🤖 AI Summary
Mainstream Transformer models suffer from quadratic computational complexity and linear memory growth with sequence length, alongside poor training stability on non-NVIDIA hardware. To address these limitations, we propose SpikingBrain—a brain-inspired spiking large language model—integrating adaptive spiking neurons, linear/hybrid-linear attention, and an event-driven sparse activation mechanism (69.15% sparsity), enabling near-constant memory inference and efficient ultra-long-sequence processing. Leveraging a conversion-based training pipeline, a dedicated spiking encoding framework, and system-level optimizations tailored for the MetaX GPU cluster, we successfully train 7B- and 76B-parameter models. On 4M-token sequences, SpikingBrain achieves over 100× speedup in first-token generation latency; the 7B model attains 23.4% FLOPs utilization and matches open-source baseline performance after only ~150B tokens of continued pretraining.
📝 Abstract
Mainstream Transformer-based large language models face major efficiency bottlenecks: training computation scales quadratically with sequence length, and inference memory grows linearly, limiting long-context processing. Building large models on non-NVIDIA platforms also poses challenges for stable and efficient training. To address this, we introduce SpikingBrain, a family of brain-inspired models designed for efficient long-context training and inference. SpikingBrain leverages the MetaX GPU cluster and focuses on three aspects: (1) Model Architecture: linear and hybrid-linear attention architectures with adaptive spiking neurons; (2) Algorithmic Optimizations: an efficient, conversion-based training pipeline and a dedicated spike coding framework; (3) System Engineering: customized training frameworks, operator libraries, and parallelism strategies tailored to MetaX hardware.
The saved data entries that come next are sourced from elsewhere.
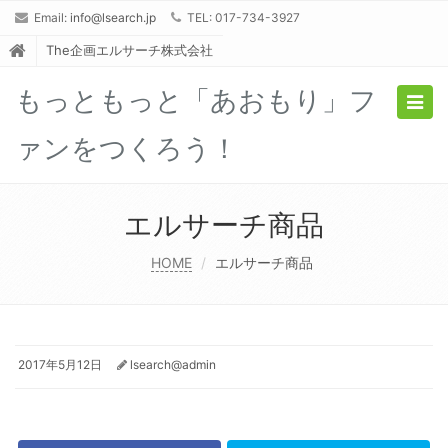
Email:
info@lsearch.jp
TEL: 017-734-3927
The企画エルサーチ株式会社
もっともっと「あおもり」フ
Togg
navig
ァンをつくろう！
エルサーチ商品
HOME
エルサーチ商品
2017年5月12日
lsearch@admin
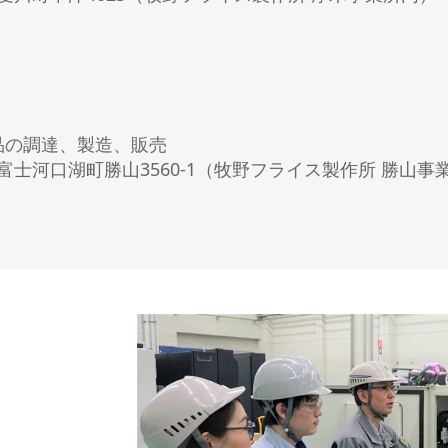
ローダ搬送システム
ロボット搬送システム
ツール測定機
）
の調達、製造、販売
留郡富士河口湖町勝山3560-1（牧野フライス製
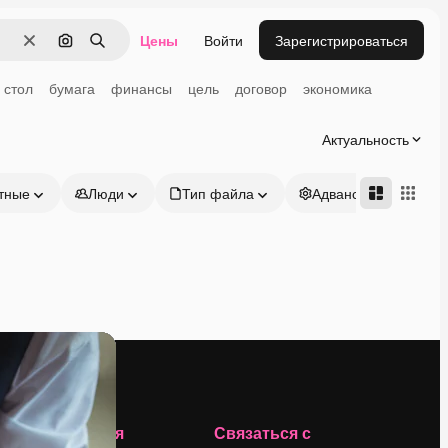
Цены
Войти
Зарегистрироваться
Очистить
Поиск по изображению
Поиск
стол
бумага
финансы
цель
договор
экономика
Актуальность
тные
Люди
Тип файла
Адвансд
Компания
Связаться с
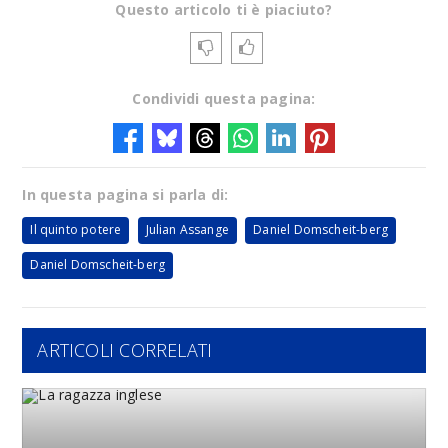
Questo articolo ti è piaciuto?
Condividi questa pagina:
In questa pagina si parla di:
Il quinto potere
Julian Assange
Daniel Domscheit-berg
Daniel Domscheit-berg
ARTICOLI CORRELATI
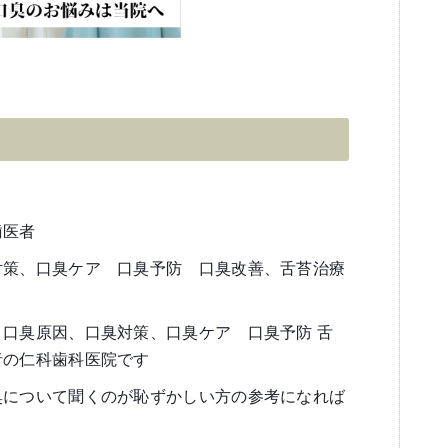
歯医者
対策、口臭ケア 口臭予防 口臭改善、舌苔治療
口臭原因、口臭対策、口臭ケア 口臭予防 舌
者の仁科歯科医院です
臭について聞くのが恥ずかしい方の参考になれば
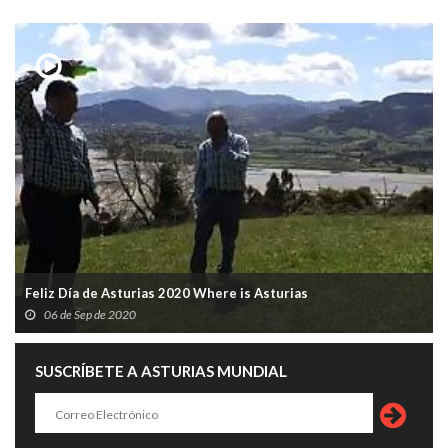
Feliz Día de Asturias 2020 Where is Asturias
06 de Sep de 2020
SUSCRÍBETE A ASTURIAS MUNDIAL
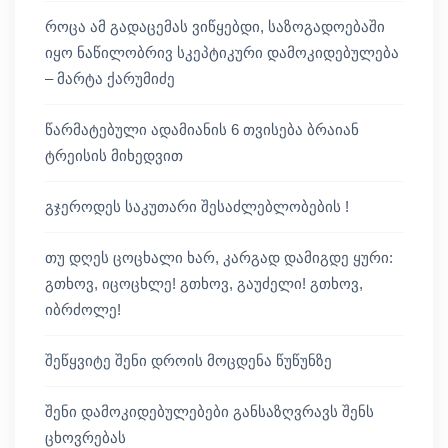
როცა ამ გადაცემას ვიწყებდი, საზოგადოებაში
იყო ნაწილობრივ სკეპტიკური დამოკიდებულება
– მარტა ქარუმიძე
წარმატებული ადამიანის 6 თვისება ბრაიან
ტრეისის მიხედვით
გჯეროდეს საკუთარი შესაძლებლობების !
თუ დღეს ცოცხალი ხარ, კარგად დამიგდე ყური:
გთხოვ, იცოცხლე! გთხოვ, გაუძელი! გთხოვ,
იბრძოლე!
შეწყვიტე შენი დროის მოცდენა წუწუნზე
შენი დამოკიდებულებები განსაზღვრავს შენს
ცხოვრებას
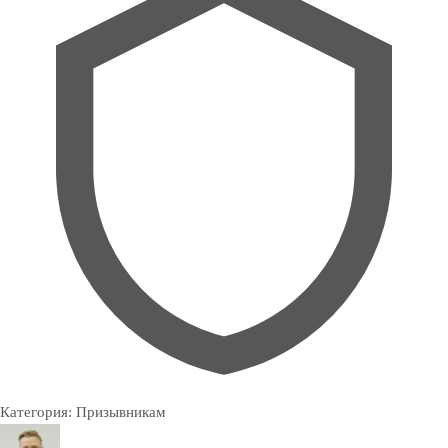
Категория:
Призывникам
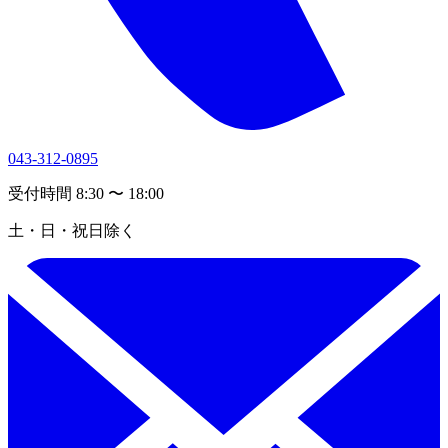
043-312-0895
受付時間 8:30 〜 18:00
土・日・祝日除く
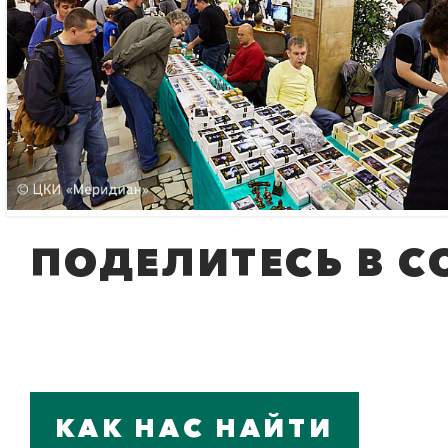
ПОДЕЛИТЕСЬ В С
КАК НАС НАЙТИ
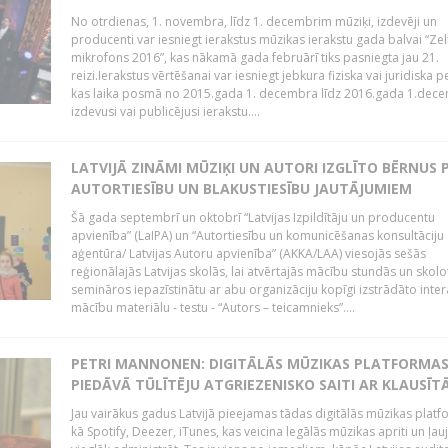
No otrdienas, 1. novembra, līdz 1. decembrim mūziķi, izdevēji un
producenti var iesniegt ierakstus mūzikas ierakstu gada balvai “Zel
mikrofons 2016”, kas nākamā gada februārī tiks pasniegta jau 21.
reizi.Ierakstus vērtēšanai var iesniegt jebkura fiziska vai juridiska 
kas laika posmā no 2015.gada 1. decembra līdz 2016.gada 1.dece
izdevusi vai publicējusi ierakstu....
LATVIJĀ ZINĀMI MŪZIĶI UN AUTORI IZGLĪTO BĒRNUS 
AUTORTIESĪBU UN BLAKUSTIESĪBU JAUTĀJUMIEM
Šā gada septembrī un oktobrī “Latvijas Izpildītāju un producentu
apvienība” (LaIPA) un “Autortiesību un komunicēšanas konsultāciju
aģentūra/ Latvijas Autoru apvienība” (AKKA/LAA) viesojās sešās
reģionālajās Latvijas skolās, lai atvērtajās mācību stundās un skolo
semināros iepazīstinātu ar abu organizāciju kopīgi izstrādāto inter
mācību materiālu - testu - “Autors – teicamnieks”....
PETRI MANNONEN: DIGITĀLĀS MŪZIKAS PLATFORMA
PIEDĀVĀ TŪLĪTĒJU ATGRIEZENISKO SAITI AR KLAUSĪT
Jau vairākus gadus Latvijā pieejamas tādas digitālās mūzikas platf
kā Spotify, Deezer, iTunes, kas veicina legālās mūzikas apriti un ļau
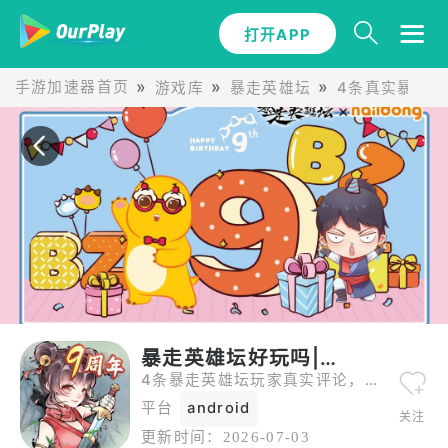
打开APP
手游加速器首页
游戏库
暴走英雄坛
4条真实暴走
暴走英雄坛好玩吗|评论
4条暴走英雄坛玩家真实评论，从五星好评到一星差评全都有。
平台
android
关注
更新时间：
2026-07-03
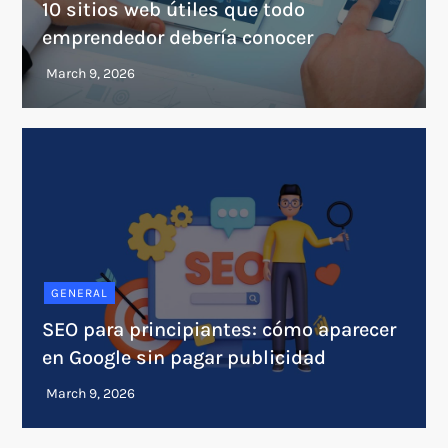
10 sitios web útiles que todo
emprendedor debería conocer
GENERAL
SEO para principiantes: cómo aparecer
en Google sin pagar publicidad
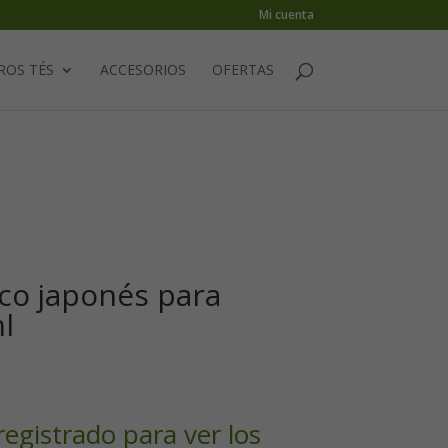
Mi cuenta
ROS TÉS
ACCESORIOS
OFERTAS
nco japonés para
l
registrado para ver los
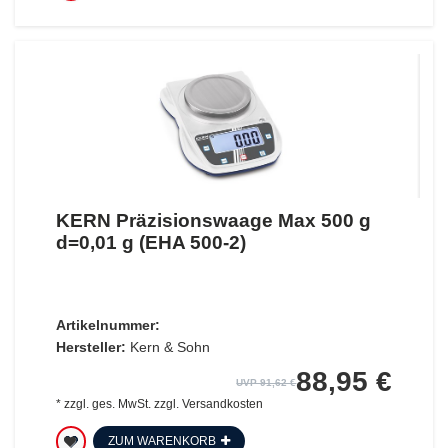
KERN Präzisionswaage Max 500 g
d=0,01 g (EHA 500-2)
Artikelnummer:
Hersteller:
Kern & Sohn
88,95 €
UVP 91,62 €
*
zzgl. ges. MwSt.
zzgl.
Versandkosten
ZUM WARENKORB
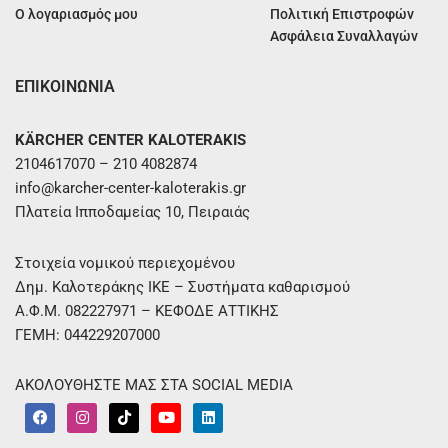
Ο λογαριασμός μου
Πολιτική Επιστροφών
Ασφάλεια Συναλλαγών
ΕΠΙΚΟΙΝΩΝΙΑ
KÄRCHER CENTER KALOTERAKIS
2104617070 – 210 4082874
info@karcher-center-kaloterakis.gr
Πλατεία Ιπποδαμείας 10, Πειραιάς
Στοιχεία νομικού περιεχομένου
Δημ. Καλοτεράκης ΙΚΕ – Συστήματα καθαρισμού
Α.Φ.Μ. 082227971 – ΚΕΦΟΔΕ ΑΤΤΙΚΗΣ
ΓΕΜΗ: 044229207000
ΑΚΟΛΟΥΘΗΣΤΕ ΜΑΣ ΣΤΑ SOCIAL MEDIA
F
I
T
Y
L
a
n
i
o
i
c
s
k
u
n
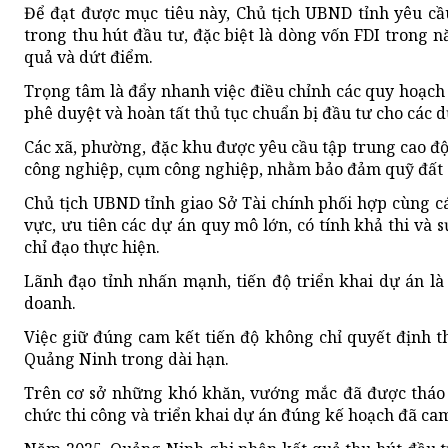
Để đạt được mục tiêu này, Chủ tịch UBND tỉnh yêu cầ
trong thu hút đầu tư, đặc biệt là dòng vốn FDI trong n
quả và dứt điểm.
Trọng tâm là đẩy nhanh việc điều chỉnh các quy hoạch
phê duyệt và hoàn tất thủ tục chuẩn bị đầu tư cho các 
Các xã, phường, đặc khu được yêu cầu tập trung cao độ 
công nghiệp, cụm công nghiệp, nhằm bảo đảm quỹ đất s
Chủ tịch UBND tỉnh giao Sở Tài chính phối hợp cùng cá
vực, ưu tiên các dự án quy mô lớn, có tính khả thi và s
chỉ đạo thực hiện.
Lãnh đạo tỉnh nhấn mạnh, tiến độ triển khai dự án là
doanh.
Việc giữ đúng cam kết tiến độ không chỉ quyết định 
Quảng Ninh trong dài hạn.
Trên cơ sở những khó khăn, vướng mắc đã được tháo g
chức thi công và triển khai dự án đúng kế hoạch đã cam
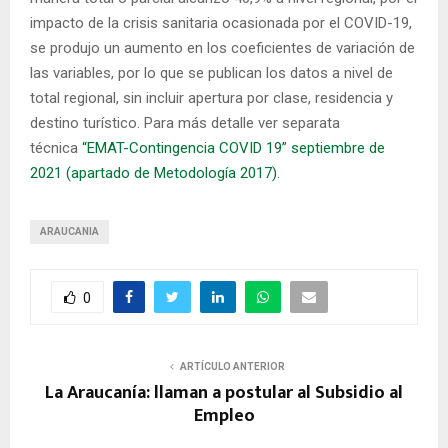
impacto de la crisis sanitaria ocasionada por el COVID-19,
se produjo un aumento en los coeficientes de variación de
las variables, por lo que se publican los datos a nivel de
total regional, sin incluir apertura por clase, residencia y
destino turístico. Para más detalle ver separata
técnica
“EMAT-Contingencia COVID 19” septiembre de
2021 (apartado de Metodología 2017)
.
ARAUCANIA
0
ARTÍCULO ANTERIOR
La Araucanía: llaman a postular al Subsidio al
Empleo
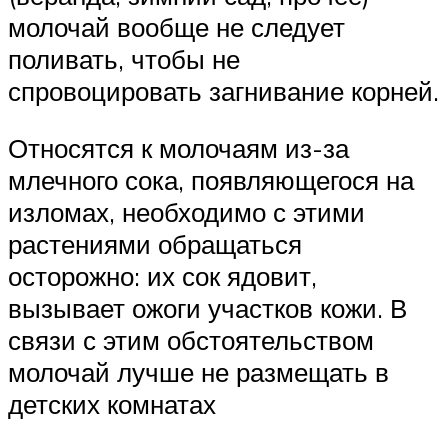
молочай вообще не следует
поливать, чтобы не
спровоцировать загнивание корней.
Относятся к молочаям из-за
млечного сока, появляющегося на
изломах, необходимо с этими
растениями обращаться
осторожно: их сок ядовит,
вызывает ожоги участков кожи. В
связи с этим обстоятельством
молочай лучше не размещать в
детских комнатах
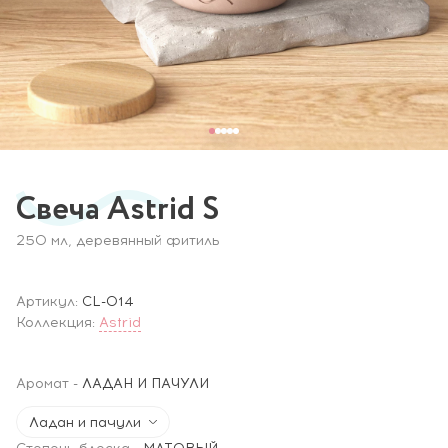
Свеча Astrid S
250 мл, деревянный фитиль
Артикул:
CL-014
Коллекция:
Astrid
Аромат
-
ЛАДАН И ПАЧУЛИ
Ладан и пачули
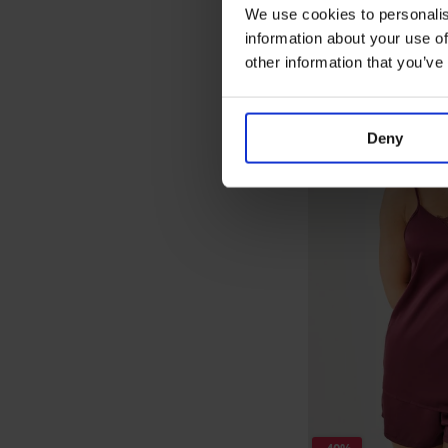
We use cookies to personalis
information about your use of
other information that you’ve
Deny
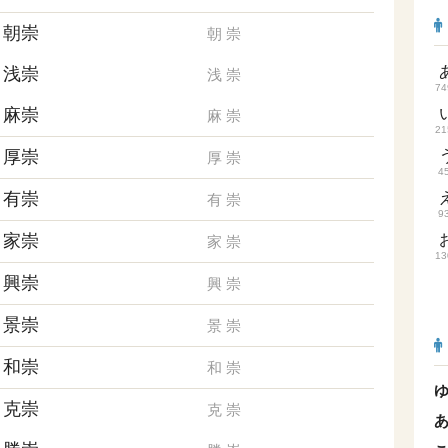
朝崇
朝
崇
浅崇
浅
崇
74
麻崇
麻
崇
21
厚崇
厚
崇
4
有崇
有
崇
9
家崇
家
崇
13
興崇
興
崇
景崇
景
崇
和崇
和
崇
克崇
克
崇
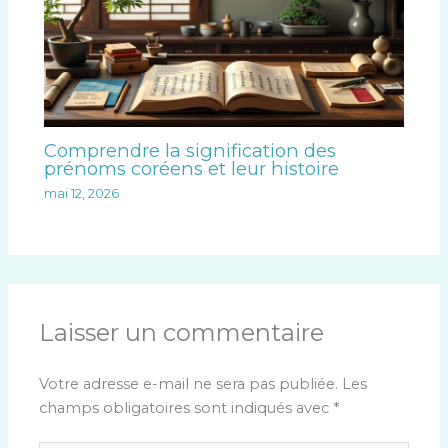
Comprendre la signification des
prénoms coréens et leur histoire
mai 12, 2026
Laisser un commentaire
Votre adresse e-mail ne sera pas publiée.
Les
champs obligatoires sont indiqués avec
*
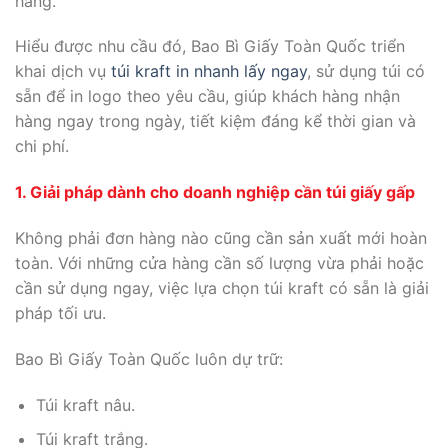
hàng.
Hiểu được nhu cầu đó, Bao Bì Giấy Toàn Quốc triển
khai dịch vụ
túi kraft in nhanh lấy ngay
, sử dụng túi có
sẵn để in logo theo yêu cầu, giúp khách hàng nhận
hàng ngay trong ngày, tiết kiệm đáng kể thời gian và
chi phí.
1. Giải pháp dành cho doanh nghiệp cần túi giấy gấp
Không phải đơn hàng nào cũng cần sản xuất mới hoàn
toàn. Với những cửa hàng cần số lượng vừa phải hoặc
cần sử dụng ngay, việc lựa chọn túi kraft có sẵn là giải
pháp tối ưu.
Bao Bì Giấy Toàn Quốc luôn dự trữ:
Túi kraft nâu.
Túi kraft trắng.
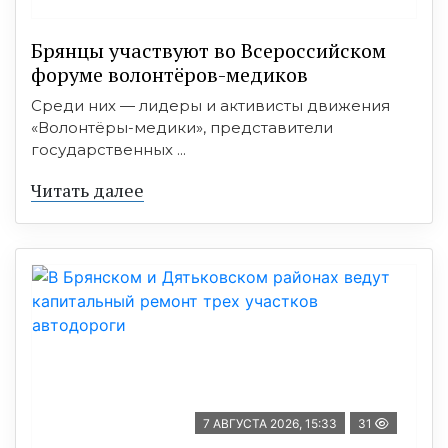
Брянцы участвуют во Всероссийском
форуме волонтёров-медиков
Среди них — лидеры и активисты движения
«Волонтёры-медики», представители
государственных ...
Читать далее
7 АВГУСТА 2026, 15:33
31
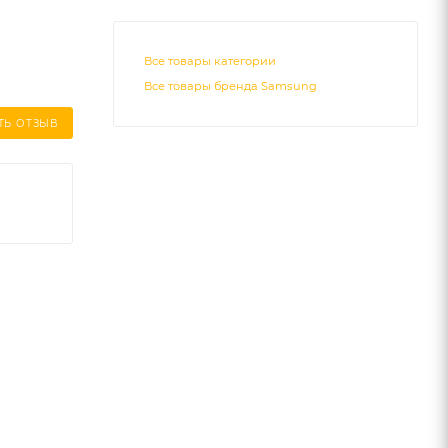
Все товары категории
Все товары бренда Samsung
ТЬ ОТЗЫВ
Using these techniques, we develop two models: SpikingBrain-7B, a linear LLM, and SpikingBrain-76B, a hybrid-linear MoE LLM. These models demonstrate the feasibility of large-scale LLM development on non-NVIDIA platforms. SpikingBrain achieves performance comparable to open-source Transformer baselines while using only about 150B tokens for continual pre-training. Our models significantly improve long-sequence training efficiency and deliver inference with (partially) constant memory and event-driven spiking behavior. For example, SpikingBrain-7B attains over 100x speedup in Time to First Token for 4M-token sequences. Training remains stable for weeks on hundreds of MetaX C550 GPUs, with the 7B model reaching a Model FLOPs Utilization of 23.4 percent. The proposed spiking scheme achieves 69.15 percent sparsity, enabling low-power operation. Overall, this work demonstrates the potential of brain-inspired mechanisms to drive the next generation of efficient and scalable large model design.